REPUBLIKA.CO.ID, JAKARTA -- PT Krakatau Steel (persero) Tbk menyatakan bahwa perusahaan terus meningkatkan kewaspadaan dan melakukan tindakan pencegahan. Hal ini disampaikan Direktur PT Utama Krakatau Steel (Persero) Silmy Karim menyusul penangkapan salah satu karyawan Krakatau Steel oleh Densus 88 atas indikasi keterlibatan terorisme.
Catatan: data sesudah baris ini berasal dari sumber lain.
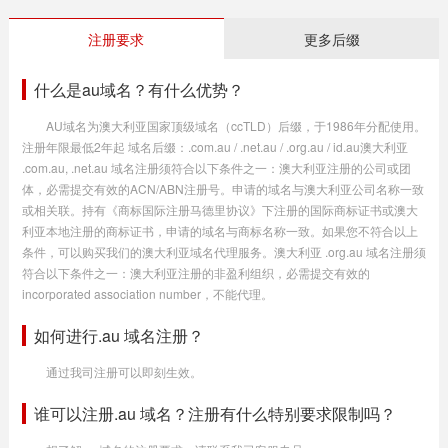
注册要求
更多后缀
什么是au域名？有什么优势？
AU域名为澳大利亚国家顶级域名（ccTLD）后缀，于1986年分配使用。
注册年限最低2年起 域名后缀：.com.au / .net.au / .org.au / id.au澳大利亚
.com.au, .net.au 域名注册须符合以下条件之一：澳大利亚注册的公司或团
体，必需提交有效的ACN/ABN注册号。申请的域名与澳大利亚公司名称一致
或相关联。持有《商标国际注册马德里协议》下注册的国际商标证书或澳大
利亚本地注册的商标证书，申请的域名与商标名称一致。如果您不符合以上
条件，可以购买我们的澳大利亚域名代理服务。澳大利亚 .org.au 域名注册须
符合以下条件之一：澳大利亚注册的非盈利组织，必需提交有效的
incorporated association number，不能代理。
如何进行.au 域名注册？
通过我司注册可以即刻生效。
谁可以注册.au 域名？注册有什么特别要求限制吗？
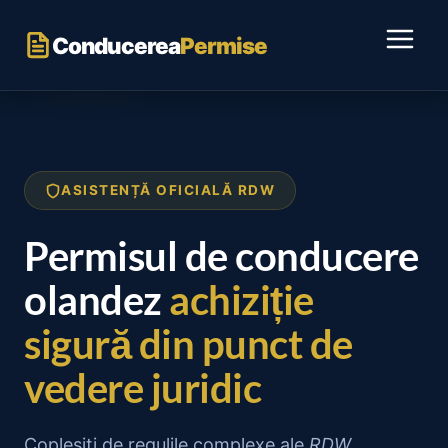
Sari
la
Conducerea
Permise
conținut
ASISTENȚĂ OFICIALĂ RDW
Permisul de conducere
olandez
achiziție
sigură din punct de
vedere juridic
Copleșiți de regulile complexe ale
RDW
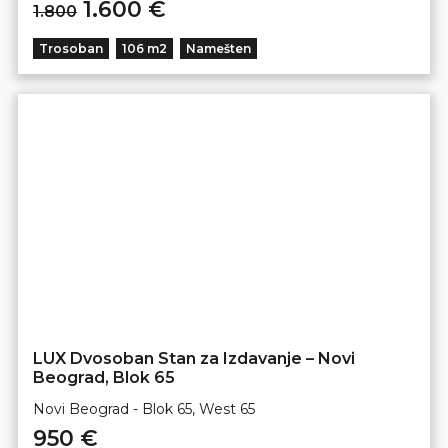
1.600 €
1.800
Trosoban
106 m2
Namešten
LUX Dvosoban Stan za Izdavanje – Novi
Beograd, Blok 65
Novi Beograd - Blok 65, West 65
950 €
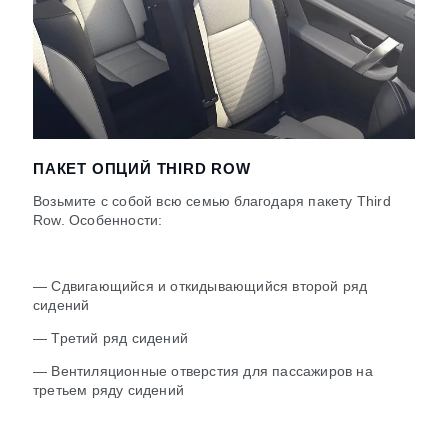
ПАКЕТ ОПЦИЙ THIRD ROW
Возьмите с собой всю семью благодаря пакету Third
Row. Особенности:
— Сдвигающийся и откидывающийся второй ряд
сидений
— Третий ряд сидений
— Вентиляционные отверстия для пассажиров на
третьем ряду сидений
Silmy mengatakan terorisme adalah masalah nasional dan internasional yang harus diwaspadai. "Perusahaan akan memperketat background checking terhadap seleksi karyawan untuk pencegahan jaringan terorisme menyasar pada karyawan perusahaan," ujar Silmy dalam keterangan tertulis yang diterima Republika di Jakarta, Jumat (15/11).
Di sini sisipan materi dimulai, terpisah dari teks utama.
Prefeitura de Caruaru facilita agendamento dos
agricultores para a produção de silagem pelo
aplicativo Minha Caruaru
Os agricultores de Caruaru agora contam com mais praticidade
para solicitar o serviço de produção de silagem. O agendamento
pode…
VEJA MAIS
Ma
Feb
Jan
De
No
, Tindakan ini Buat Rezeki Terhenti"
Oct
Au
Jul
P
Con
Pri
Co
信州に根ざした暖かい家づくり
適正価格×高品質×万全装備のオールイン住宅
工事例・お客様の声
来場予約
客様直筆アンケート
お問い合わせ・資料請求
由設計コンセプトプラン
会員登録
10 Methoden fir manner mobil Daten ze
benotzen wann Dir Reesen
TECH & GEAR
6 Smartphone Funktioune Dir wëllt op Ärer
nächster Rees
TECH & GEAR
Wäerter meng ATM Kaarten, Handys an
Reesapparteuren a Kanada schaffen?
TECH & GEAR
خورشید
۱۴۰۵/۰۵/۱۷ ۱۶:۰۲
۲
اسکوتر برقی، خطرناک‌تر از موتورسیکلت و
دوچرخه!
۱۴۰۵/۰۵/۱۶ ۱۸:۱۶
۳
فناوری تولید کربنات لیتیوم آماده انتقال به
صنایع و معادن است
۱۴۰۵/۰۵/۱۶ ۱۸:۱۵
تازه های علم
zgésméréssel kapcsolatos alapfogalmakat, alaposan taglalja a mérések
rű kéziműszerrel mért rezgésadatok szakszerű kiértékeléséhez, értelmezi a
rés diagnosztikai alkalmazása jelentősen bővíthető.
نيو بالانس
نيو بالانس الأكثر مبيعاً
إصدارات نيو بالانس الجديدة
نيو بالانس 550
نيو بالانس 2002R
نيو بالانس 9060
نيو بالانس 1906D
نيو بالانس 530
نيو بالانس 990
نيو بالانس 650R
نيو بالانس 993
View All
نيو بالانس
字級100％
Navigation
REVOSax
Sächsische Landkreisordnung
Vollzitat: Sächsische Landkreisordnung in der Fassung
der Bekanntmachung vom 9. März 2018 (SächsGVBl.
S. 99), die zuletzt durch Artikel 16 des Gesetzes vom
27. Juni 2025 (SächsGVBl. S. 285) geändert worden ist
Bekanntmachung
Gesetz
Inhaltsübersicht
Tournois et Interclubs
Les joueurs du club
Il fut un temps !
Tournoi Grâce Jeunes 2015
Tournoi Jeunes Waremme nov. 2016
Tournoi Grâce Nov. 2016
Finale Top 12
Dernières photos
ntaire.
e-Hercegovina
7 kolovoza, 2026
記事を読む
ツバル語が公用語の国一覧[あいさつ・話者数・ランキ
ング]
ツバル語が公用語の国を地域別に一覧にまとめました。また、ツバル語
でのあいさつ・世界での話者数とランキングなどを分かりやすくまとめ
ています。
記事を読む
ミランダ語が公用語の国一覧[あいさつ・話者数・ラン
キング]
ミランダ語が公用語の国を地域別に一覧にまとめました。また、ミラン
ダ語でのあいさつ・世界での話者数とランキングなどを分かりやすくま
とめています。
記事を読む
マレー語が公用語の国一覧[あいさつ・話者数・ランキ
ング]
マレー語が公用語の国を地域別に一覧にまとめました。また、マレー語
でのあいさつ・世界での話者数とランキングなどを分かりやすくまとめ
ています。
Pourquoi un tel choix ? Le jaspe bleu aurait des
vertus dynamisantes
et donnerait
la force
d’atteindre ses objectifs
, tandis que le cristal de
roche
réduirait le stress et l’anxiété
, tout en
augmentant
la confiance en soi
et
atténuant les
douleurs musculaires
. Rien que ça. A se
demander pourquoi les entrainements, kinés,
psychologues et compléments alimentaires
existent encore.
Silmy menerangkan secara normatif yang dapat dilakukan perusahaan adalah saat proses seleksi. Dia mengatakan, harus ada kerja sama antara perusahaan dengan aparat penegak hukum untuk melakukan pemeriksaan latar belakang saat proses seleksi karyawan.
Hal ini dapat mencegah kemungkinan direkrutnya pelamar yang terindikasi bagian dari jaringan terorisme. "Kami hanya bisa memantau aktivitas dan perilaku karyawan di tempat kerja. Di luar tempat kerja itu sudah menjadi urusan aparat penegak hukum," ucap Silmy.
Silmy menyampaikan Krakatau Steel mendorong dan mendukung sepenuhnya upaya pencegahan dan pemberantasan terorisme. "Saya sebagai pimpinan di Krakatau Steel tentu mendukung langkah-langkah aparat penegak hukum dalam menjalankan tugas-tugas untuk memberantas terorisme," kata Silmy.
Silmy berharap kejadian seperti ini tidak terulang mengingat Indonesia sedang berjuang untuk terus maju dalam berbagai bidang, baik industri dan terutama ekonomi. Untuk mencapai hal tersebut tentu memerlukan kondisi yang kondusif dan keamanan yang terjamin.
"Kita semua tentu ingin negara yg aman, rakyatnya memiliki rasa aman, sehingga suasana dan iklim kondusif ini dapat mendorong pertumbuhan perekonomian Indonesia. Jangan sampai hal-hal semacam ini mengganggu pembangunan ekonomi Indonesia ke depan," kata Silmy menambahkan.